I was on cloud 9 thinking I was the chosen one of few to do gods future work.
I remember typing up like 50 pages of stuff in a day that God “my voices” was telling me about. Basically as fast as I could type the information would flow.
When I finally stopped believing in the possibility of it being god. A year later I had another episode but it became about aliens from “elsewhere”
I have 3 distinct episodes that I had lack of insight.
I still lack of insight even with the medication.
Just for a few months after I was put in a group home. Some people can go years without thinking anything is wrong them.
I had this throughout my 20’s, off and on. I believed I was sabotaged by the powers that be; I wasn’t sick, I had electromagnetically induced schizophrenia (yes, i made that up when I was sick).
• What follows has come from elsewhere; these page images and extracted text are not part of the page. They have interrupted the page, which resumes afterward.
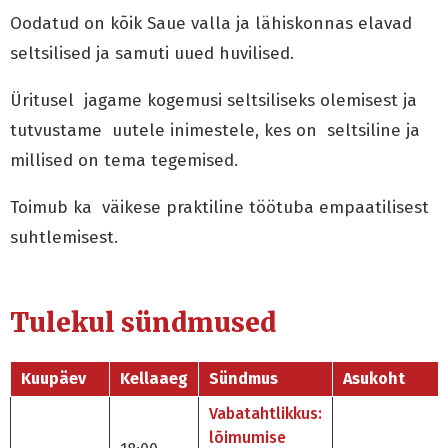
Oodatud on kõik Saue valla ja lähiskonnas elavad
seltsilised ja samuti uued huvilised.
Üritusel jagame kogemusi seltsiliseks olemisest ja
tutvustame uutele inimestele, kes on seltsiline ja
millised on tema tegemised.
Toimub ka väikese praktiline töötuba empaatilisest
suhtlemisest.
Tulekul sündmused
Kuupäev
Kellaaeg
Sündmus
Asukoht
Vabatahtlikkus:
lõimumise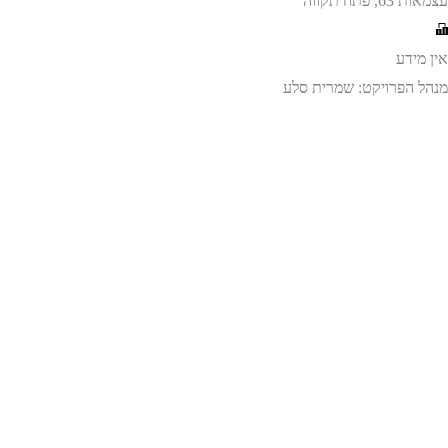
עצמאות 63, פתח תקווה
אין מידע
מנהל הפרויקט: שמרית סלע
They wanted me to experience psychological torture if I didn’t take their mind control pill…I denied I was schizophrenic for years.
When I took their medicine it was only because I was in crisis and it was either that or something like suicide—once I felt better I’d go off them because “they were mind control pills killing my real thoughts.”
Finally gave up and took their mind control pills long term. To my surprise, my mind cleared, my thoughts and sensation of privacy were restored, and I became high functioning again. Mind control pills worked read Abilify works
I still have doubts as to the origins of my illness, but overall I think it’s in my genetics and was triggered by stressful events, not by shadow agents (at least that’s what I want them to think, heheheh, just joking)
Of those who had Anosognosia and don’t now, what turned it around for you? I was thinking it might be depot medication, but I’m sure this varies.
I’m not sure you could call my initial denial Anosognosia. I went a year without medication, but I was seeing therapist and had fairly good insight within that. What turned it around for me was hospitalization and the realization I would likely lose my job if I didn’t start medication.